AI agent demos may seem mind-blowing, but ensuring the technology works reliably without annoying or costly errors in real life can be a challenge. Current models can answer questions and converse with near-human skills and form the basis of chatbots such as OpenAI’s ChatGPT and Google’s Gemini. They can also perform tasks on the computer with a elementary command by accessing the computer screen as well as input devices such as a keyboard and trackpad, or through low-level software interfaces.
Anthropic claims that Claude outperforms other AI agents in several key tests, including SWE benchwhich measures an agent’s software development skills and OSWorldwhich measures the agent’s ability to utilize the computer’s operating system. The claims have not yet been independently verified. Anthropic claims that Claude completes OSWorld tasks correctly 14.9% of the time. That’s significantly lower than humans, who generally achieve about 75 percent success, but significantly higher than current top agents, including OpenAI’s GPT-4, which succeed about 7.7 percent of the time.
Anthropic says several companies are already testing an agent-based version of Claude. This includes Canvawho uses it to automate design and editing tasks and Repeatwhich uses the model to encode tasks. Other early adopters include: Company Browser, Asana AND Concept.
About the pressa postdoctoral researcher at Princeton University who helped develop SWE-bench says agentic AI typically lacks the ability to plan far ahead and often has difficulty correcting errors. “To demonstrate their usefulness, we need to perform well on difficult and realistic tests,” he says, such as reliably planning a wide range of trips for the user and booking all the necessary tickets.

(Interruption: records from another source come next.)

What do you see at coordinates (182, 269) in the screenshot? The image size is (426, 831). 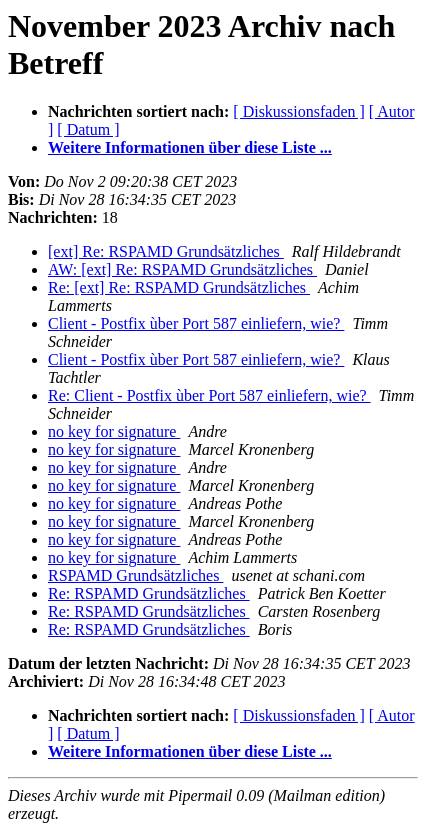 I see `AW: [ext] Re: RSPAMD Grundsätzliches` at bounding box center [182, 269].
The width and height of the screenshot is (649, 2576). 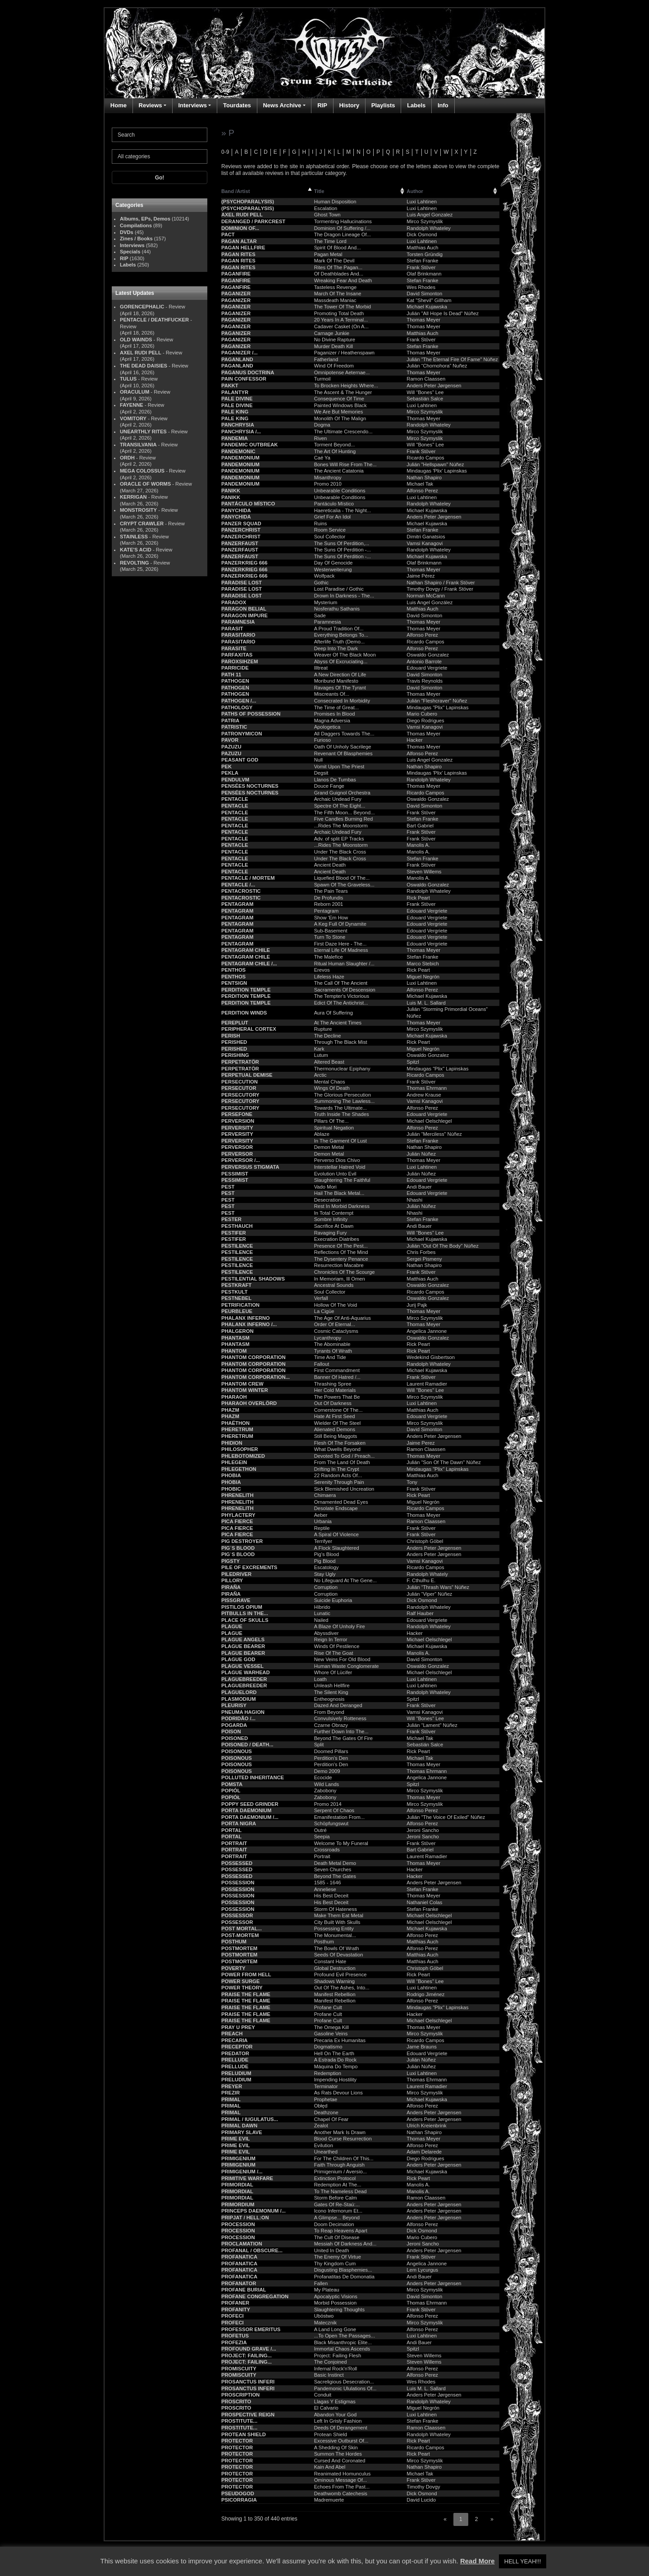 What do you see at coordinates (340, 1443) in the screenshot?
I see `Flesh Of The Forsaken` at bounding box center [340, 1443].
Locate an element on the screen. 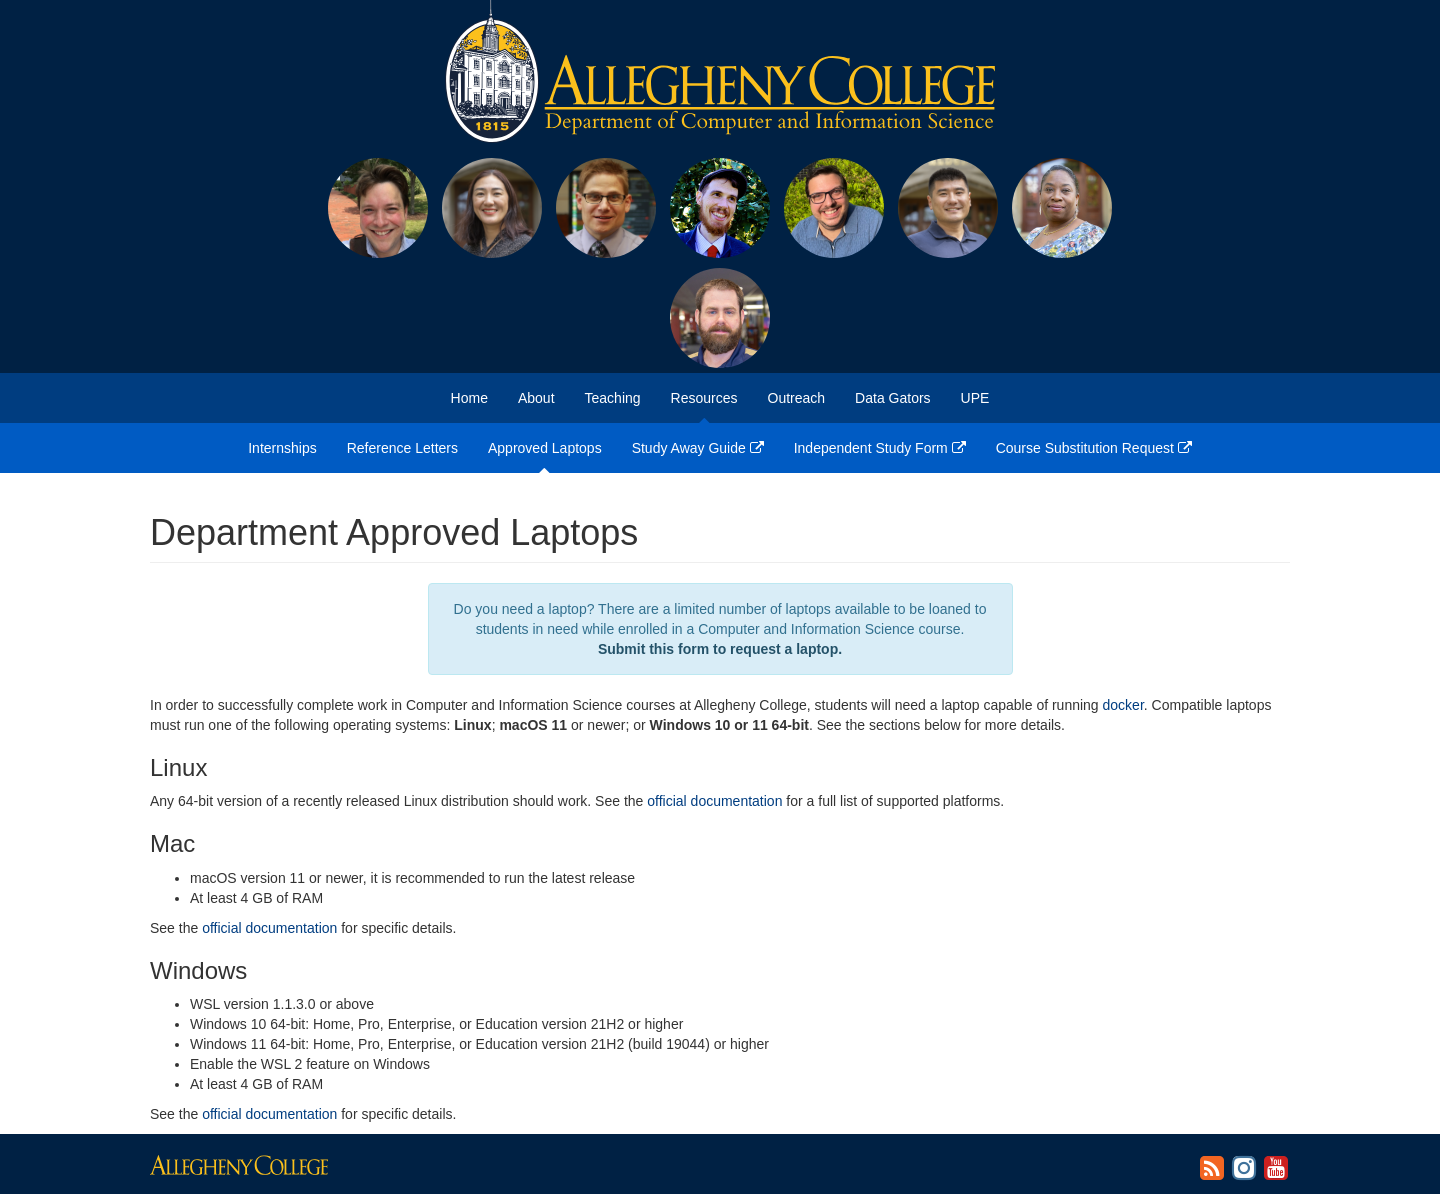 This screenshot has height=1194, width=1440. Independent Study Form is located at coordinates (880, 448).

Kaplan notes that Claude can already solve some bugs surprisingly well. For example, if a terminal error occurred while trying to start a web server, the model knew how to change its command to fix it. It also turned out that he must have enabled pop-ups when he encountered a dead end while browsing the web.

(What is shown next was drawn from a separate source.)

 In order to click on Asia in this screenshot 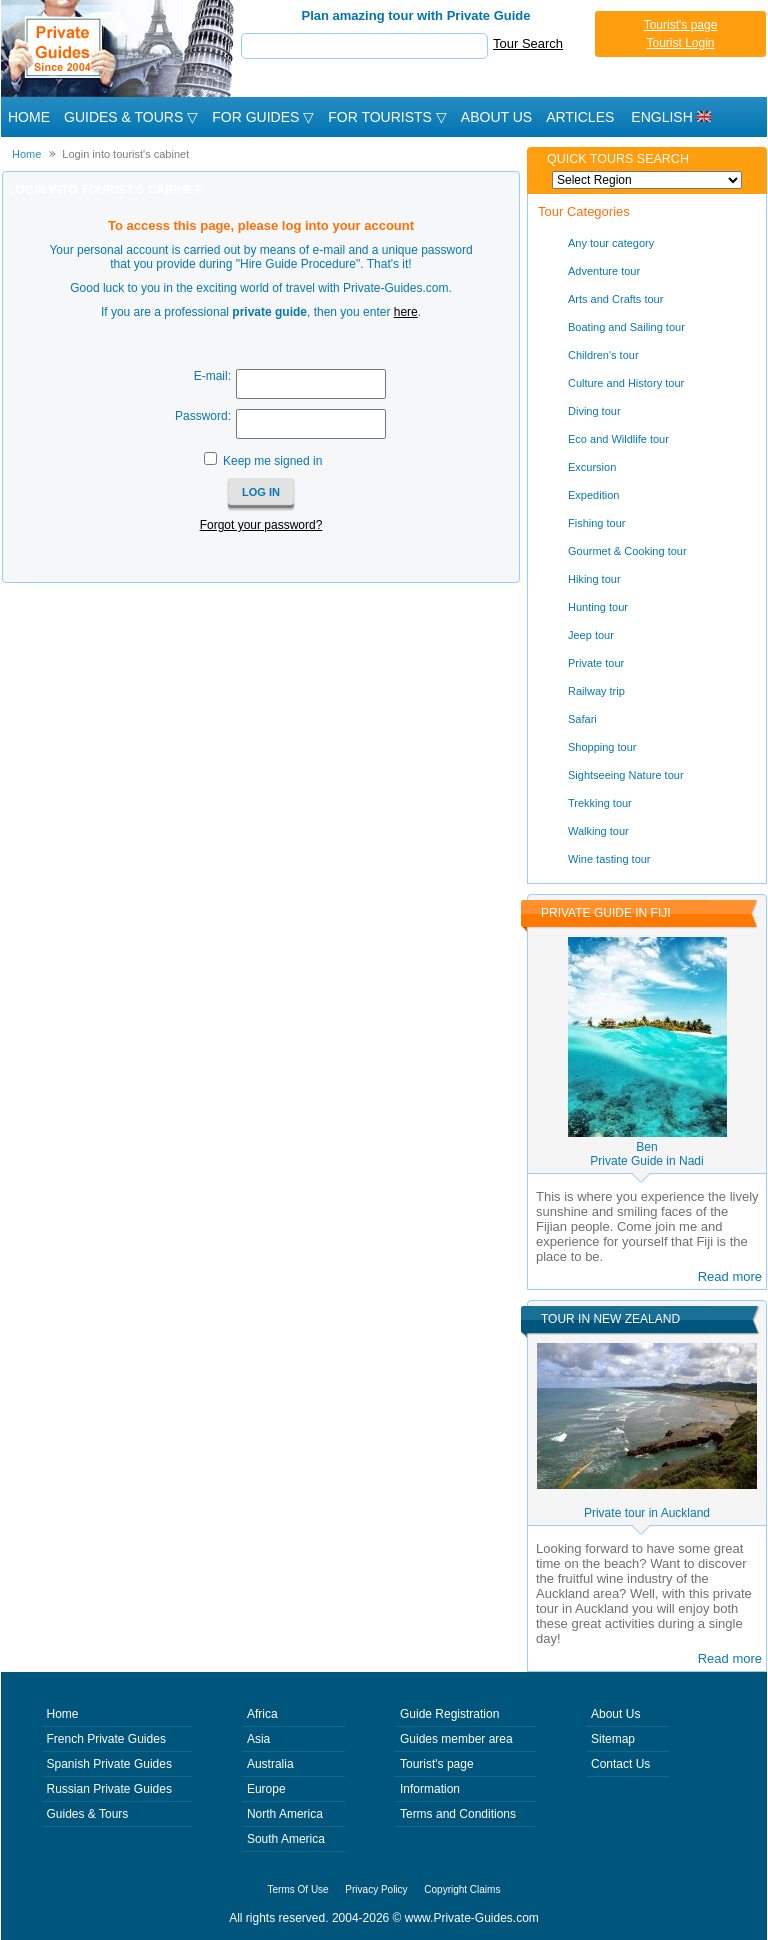 , I will do `click(258, 1739)`.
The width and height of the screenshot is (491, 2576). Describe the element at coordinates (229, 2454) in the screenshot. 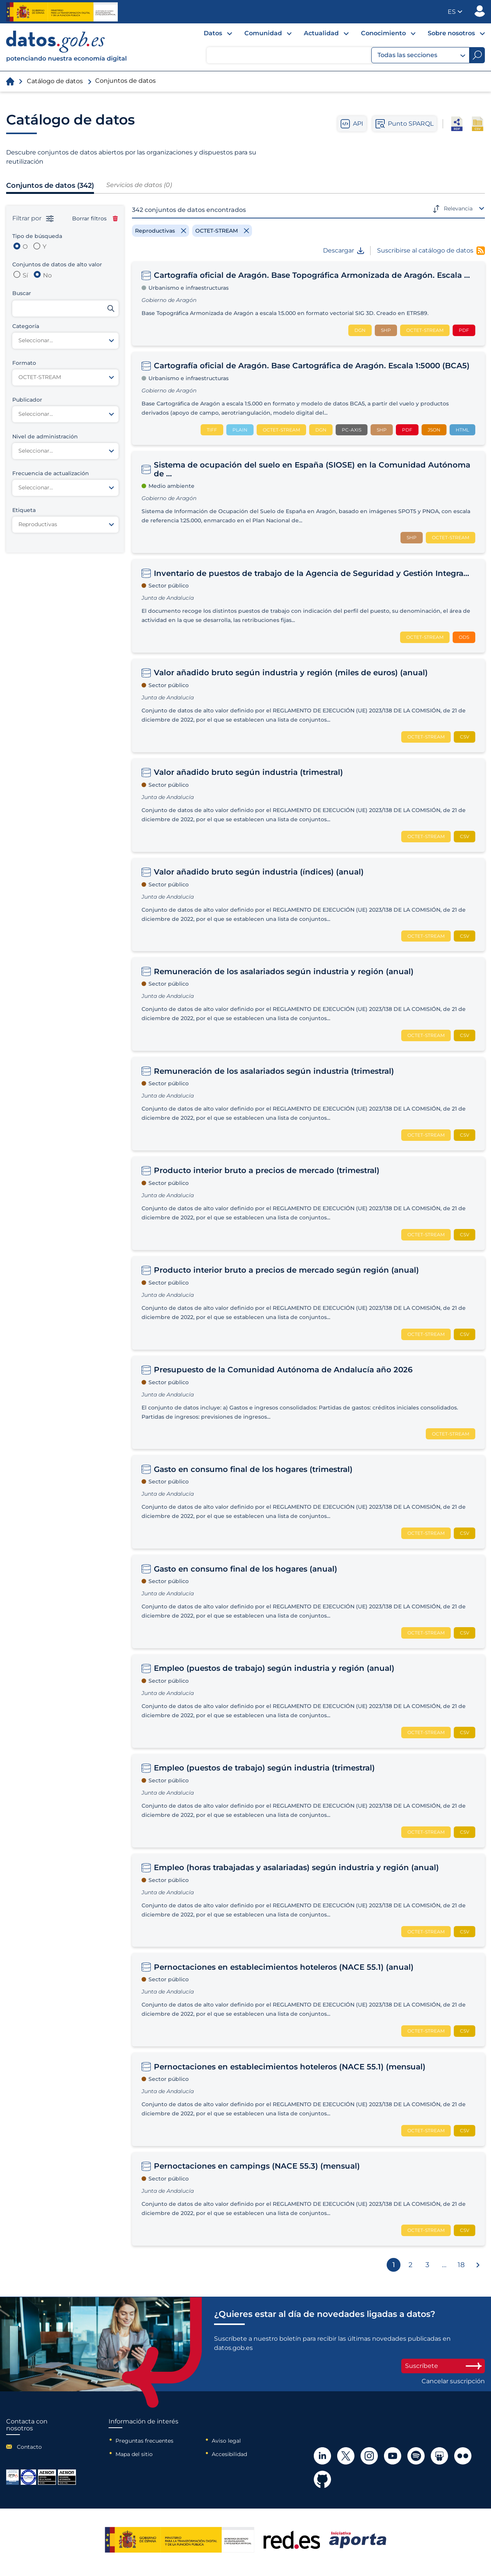 I see `Accesibilidad` at that location.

Many technology companies are currently racing to develop AI agents, chasing market share and positioning. In fact, it may not be long before many users have agents at their fingertips. Microsoft, which has pumped more than $13 billion into OpenAI, says it is testing agents that can utilize Windows computers. Amazon, which has invested heavily in Anthropic, is exploring how agents could recommend and ultimately purchase goods to their customers.
Sonya Huang, a partner at the venture firm Sequoia, which focuses on artificial intelligence companies, says that despite all the hype around AI agents, most companies are actually just rebranding their AI tools. In an interview with WIRED ahead of Anthropic News, he says the technology currently works best when applied to narrow fields, such as coding work. “You have to choose problem areas where if the model fails there is no problem,” he says. “These are problematic spaces where truly home-grown agent companies will emerge.”

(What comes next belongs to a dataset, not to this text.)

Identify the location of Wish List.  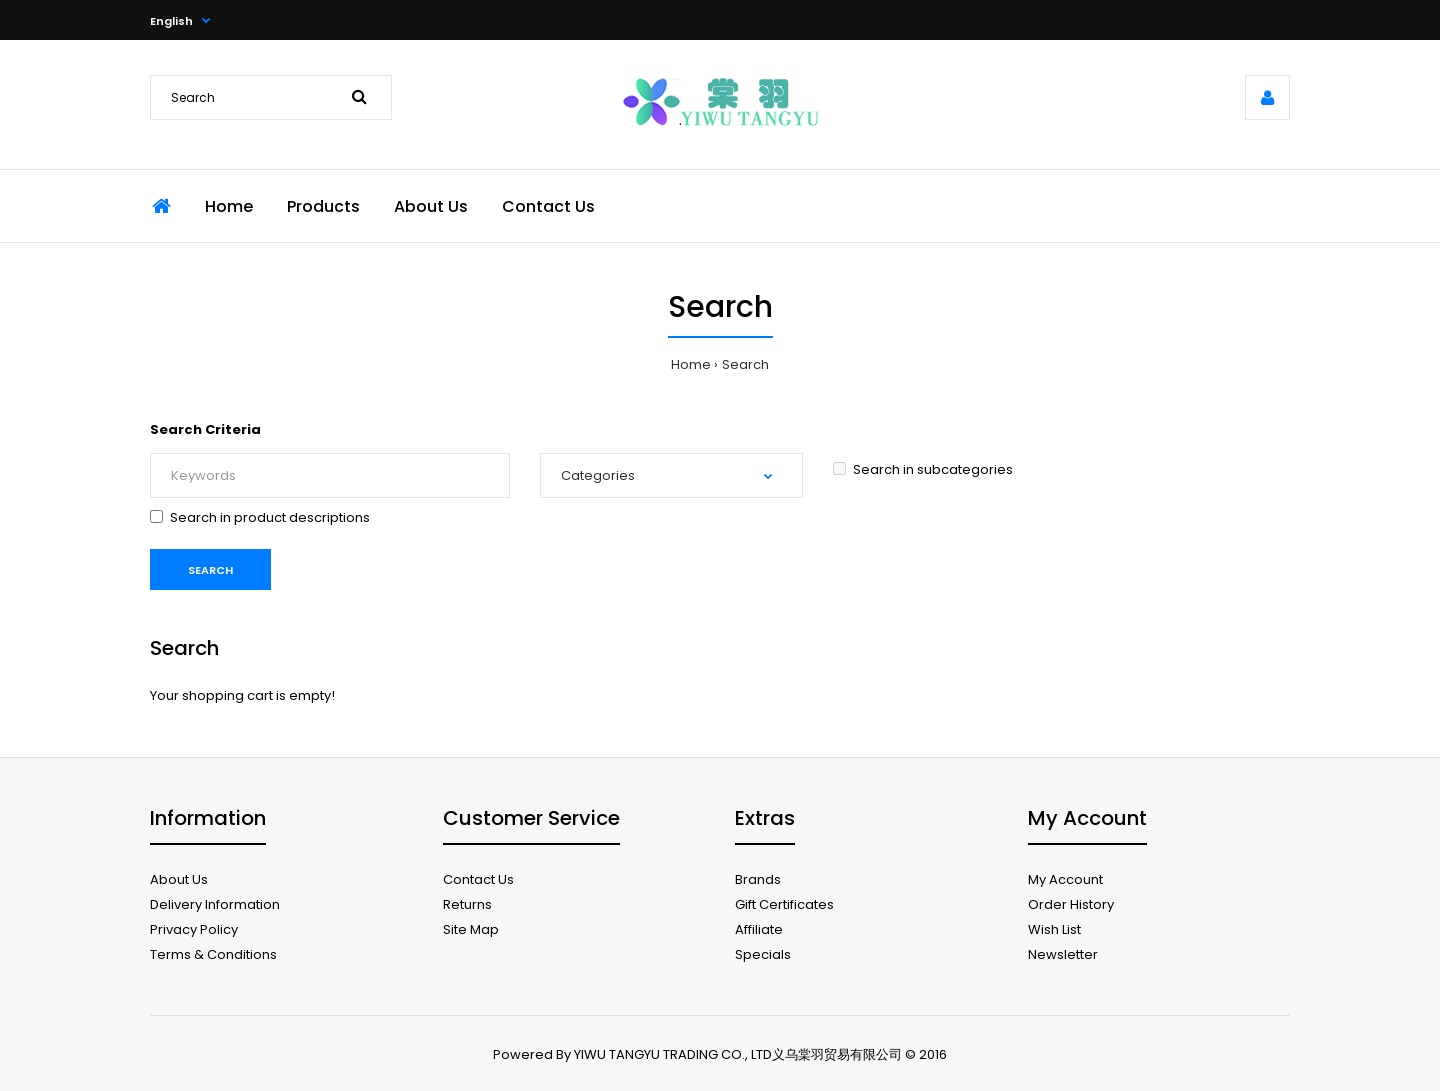 (1054, 929).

A key challenge with agent-based AI is that errors can be much more problematic than a garbled chatbot response. Anthropic placed certain restrictions on what Claude could do, such as limiting his ability to utilize a person’s credit card to purchase things.
If mistakes can be avoided enough, says Princeton University’s Press, users can learn to see artificial intelligence – and computers – in entirely recent ways. “I’m very excited about this new era,” he says.